**Your task**
Could you output each line of the data that follows exactly?

Saved data entries:
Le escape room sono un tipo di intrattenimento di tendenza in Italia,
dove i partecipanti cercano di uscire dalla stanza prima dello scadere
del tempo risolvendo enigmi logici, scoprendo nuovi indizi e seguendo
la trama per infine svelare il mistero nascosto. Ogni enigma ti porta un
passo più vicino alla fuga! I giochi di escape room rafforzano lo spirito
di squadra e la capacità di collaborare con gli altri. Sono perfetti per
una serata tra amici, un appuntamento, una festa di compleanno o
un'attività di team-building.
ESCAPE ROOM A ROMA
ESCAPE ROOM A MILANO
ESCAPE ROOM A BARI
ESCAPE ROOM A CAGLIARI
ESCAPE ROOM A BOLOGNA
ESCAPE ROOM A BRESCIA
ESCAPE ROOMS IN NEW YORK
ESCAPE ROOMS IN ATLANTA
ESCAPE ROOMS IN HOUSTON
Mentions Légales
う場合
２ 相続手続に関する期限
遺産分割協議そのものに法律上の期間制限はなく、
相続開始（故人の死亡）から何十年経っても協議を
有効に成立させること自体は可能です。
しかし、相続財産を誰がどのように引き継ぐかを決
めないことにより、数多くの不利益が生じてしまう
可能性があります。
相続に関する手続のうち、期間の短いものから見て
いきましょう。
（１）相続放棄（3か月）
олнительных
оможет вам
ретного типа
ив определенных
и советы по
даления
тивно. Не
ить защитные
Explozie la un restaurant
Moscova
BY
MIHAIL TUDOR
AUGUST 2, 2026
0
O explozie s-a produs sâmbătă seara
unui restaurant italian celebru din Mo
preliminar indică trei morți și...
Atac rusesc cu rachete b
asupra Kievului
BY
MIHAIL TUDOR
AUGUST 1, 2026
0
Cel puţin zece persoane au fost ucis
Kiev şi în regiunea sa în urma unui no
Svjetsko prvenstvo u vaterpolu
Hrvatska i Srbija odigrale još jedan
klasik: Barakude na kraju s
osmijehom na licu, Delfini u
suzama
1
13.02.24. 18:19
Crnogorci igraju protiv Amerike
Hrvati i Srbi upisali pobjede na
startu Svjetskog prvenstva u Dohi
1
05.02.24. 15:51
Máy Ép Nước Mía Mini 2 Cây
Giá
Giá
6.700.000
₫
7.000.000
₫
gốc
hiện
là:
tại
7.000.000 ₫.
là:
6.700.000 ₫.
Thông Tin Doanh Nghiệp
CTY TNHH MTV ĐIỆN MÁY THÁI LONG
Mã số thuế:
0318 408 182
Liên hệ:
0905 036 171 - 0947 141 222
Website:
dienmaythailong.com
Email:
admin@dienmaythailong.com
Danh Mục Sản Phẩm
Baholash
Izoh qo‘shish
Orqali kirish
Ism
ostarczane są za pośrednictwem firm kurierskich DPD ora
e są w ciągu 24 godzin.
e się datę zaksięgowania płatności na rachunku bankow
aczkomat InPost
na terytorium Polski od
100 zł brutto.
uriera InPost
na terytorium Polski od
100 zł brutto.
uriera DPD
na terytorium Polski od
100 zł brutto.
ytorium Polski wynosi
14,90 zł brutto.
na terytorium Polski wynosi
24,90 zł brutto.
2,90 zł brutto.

**Response to this task**
Le escape room sono un tipo di intrattenimento di tendenza in Italia,
dove i partecipanti cercano di uscire dalla stanza prima dello scadere
del tempo risolvendo enigmi logici, scoprendo nuovi indizi e seguendo
la trama per infine svelare il mistero nascosto. Ogni enigma ti porta un
passo più vicino alla fuga! I giochi di escape room rafforzano lo spirito
di squadra e la capacità di collaborare con gli altri. Sono perfetti per
una serata tra amici, un appuntamento, una festa di compleanno o
un'attività di team-building.
ESCAPE ROOM A ROMA
ESCAPE ROOM A MILANO
ESCAPE ROOM A BARI
ESCAPE ROOM A CAGLIARI
ESCAPE ROOM A BOLOGNA
ESCAPE ROOM A BRESCIA
ESCAPE ROOMS IN NEW YORK
ESCAPE ROOMS IN ATLANTA
ESCAPE ROOMS IN HOUSTON
Mentions Légales
う場合
２ 相続手続に関する期限
遺産分割協議そのものに法律上の期間制限はなく、
相続開始（故人の死亡）から何十年経っても協議を
有効に成立させること自体は可能です。
しかし、相続財産を誰がどのように引き継ぐかを決
めないことにより、数多くの不利益が生じてしまう
可能性があります。
相続に関する手続のうち、期間の短いものから見て
いきましょう。
（１）相続放棄（3か月）
олнительных
оможет вам
ретного типа
ив определенных
и советы по
даления
тивно. Не
ить защитные
Explozie la un restaurant
Moscova
BY
MIHAIL TUDOR
AUGUST 2, 2026
0
O explozie s-a produs sâmbătă seara
unui restaurant italian celebru din Mo
preliminar indică trei morți și...
Atac rusesc cu rachete b
asupra Kievului
BY
MIHAIL TUDOR
AUGUST 1, 2026
0
Cel puţin zece persoane au fost ucis
Kiev şi în regiunea sa în urma unui no
Svjetsko prvenstvo u vaterpolu
Hrvatska i Srbija odigrale još jedan
klasik: Barakude na kraju s
osmijehom na licu, Delfini u
suzama
1
13.02.24. 18:19
Crnogorci igraju protiv Amerike
Hrvati i Srbi upisali pobjede na
startu Svjetskog prvenstva u Dohi
1
05.02.24. 15:51
Máy Ép Nước Mía Mini 2 Cây
Giá
Giá
6.700.000
₫
7.000.000
₫
gốc
hiện
là:
tại
7.000.000 ₫.
là:
6.700.000 ₫.
Thông Tin Doanh Nghiệp
CTY TNHH MTV ĐIỆN MÁY THÁI LONG
Mã số thuế:
0318 408 182
Liên hệ:
0905 036 171 - 0947 141 222
Website:
dienmaythailong.com
Email:
admin@dienmaythailong.com
Danh Mục Sản Phẩm
Baholash
Izoh qo‘shish
Orqali kirish
Ism
ostarczane są za pośrednictwem firm kurierskich DPD ora
e są w ciągu 24 godzin.
e się datę zaksięgowania płatności na rachunku bankow
aczkomat InPost
na terytorium Polski od
100 zł brutto.
uriera InPost
na terytorium Polski od
100 zł brutto.
uriera DPD
na terytorium Polski od
100 zł brutto.
ytorium Polski wynosi
14,90 zł brutto.
na terytorium Polski wynosi
24,90 zł brutto.
2,90 zł brutto.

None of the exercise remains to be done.